Example substantially fibrous porous nonwoven refractory material 14 compositions include: (1) 70% silica-28% alumina-2% boria; (2) 80% mullite; 20% bentonite; (3) 90% mullite, 10% kaolinite; (4) 100% aluminoborosilicate; (5) AETB composition; (6) 90% aluminosilicate, 10% silica; (7) 80% mullite fiber, 20% mullite whisker precursors (i.e., alumina and silica). All compositions are expressed in weight percents. The compositions may be present as combinations of individual fibers (i.e., composition (2) may include four alumina fibers 32 for every silica fiber 32) or as homogeneous fibers 32 (i.e., composition 1 may be homogenous fibers 32 of an aluminoborosilicate composition) or as a mixture of fibers and non-fibrous materials such as clays, whiskers, ceramic powders, colloidal ceramics, very high surface area materials (aerogels, fumed silica, microtherm insulation, etc), glass, opacifiers, rigidifiers, pore-modifiers, and the like.

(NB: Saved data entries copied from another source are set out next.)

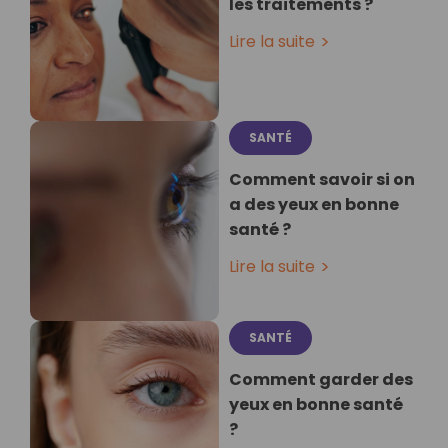
les traitements ?
Lire la suite
SANTÉ
Comment savoir si on
a des yeux en bonne
santé ?
Lire la suite
SANTÉ
Comment garder des
yeux en bonne santé
?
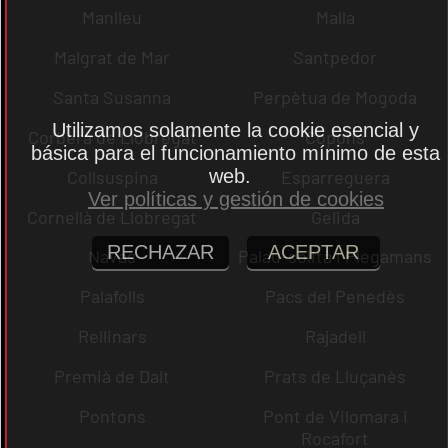
Manlleu
Malla
Malgrat de Mar
Santpedor
Santa Susanna
Perpètua de Mogoda
Utilizamos solamente la cookie esencial y
Corbera de Llobregat
Copons
básica para el funcionamiento mínimo de esta
web.
Collsuspina
Esparreguera
Ver políticas y gestión de cookies
Cornellà de Llobregat
Gelida
RECHAZAR
ACEPTAR
Navas
Palau-solità i Plegamans
Palafolls
Pacs del Penedès
Rellinars
Rajadell
Premià de Dalt
Prats de Lluçanès
Pontons
Pont de Vilomara i
Rocafort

The fibers 32 form a porous matrix and are typically sintered or otherwise bonded together at their intersections. The substantially fibrous porous nonwoven refractory material layer 14 is typically at least about 60% porous, is more typically at least about 80% porous, and is still more typically at least about 90% porous. Alternately, the substantially fibrous porous nonwoven refractory material layer 14 may be formed with a porosity gradient, such that the substantially fibrous porous nonwoven refractory material layer 14 is more porous (or less porous) adjacent the respective pathway component(s) 20, 22, 24, 26 and less porous (or more porous) away from the respective pathway component(s) 20, 22, 24, 26 (i.e., adjacent the flowing exhaust gas stream). (See FIG. 3A). Likewise, the substantially fibrous porous nonwoven refractory material layer 14 may have a uniform and typically low density or, alternately, may have a density gradient such that it is denser adjacent the respective pathway component(s) 20, 22, 24, 26 and less dense away from the respective pathway component(s) 20, 22, 24, 26. This may be accomplished by varying the density and porosity of a single fibrous porous nonwoven refractory material layer 14 composition, or, alternately, by forming a fibrous porous nonwoven refractory material layer 14 from a plurality of sublayers 34, wherein each sublayer 34 is characterized by fibers of different size, aspect ratio and/or density (see FIG. 3C) or by applying a densifying coating such as aluminosilicate glass (typically with alkaline or alkaline earth fluxes), borosilicate glass, yttria-alumina-silicate glass, aluminaborosilicate glass, clay suspensions, ceramic suspensions, ceramic powders and precursors with foaming agents (such as azodicarbamides), whiskers, or the like.

Typically, the substantially fibrous porous nonwoven refractory material 14 is selected such that its coefficient of thermal expansion (CTE) is similar to that of the pathway component 20, 22, 24, 26 material to which it is to be connected. This CTE matching is desirable but not critical, since the substantially fibrous porous nonwoven refractory material 14 is fibrous and highly porous, such that there is some ‘give’ built into the material 14. In other words, compressive forces will first cause the material 14 to deform and not crack or fail.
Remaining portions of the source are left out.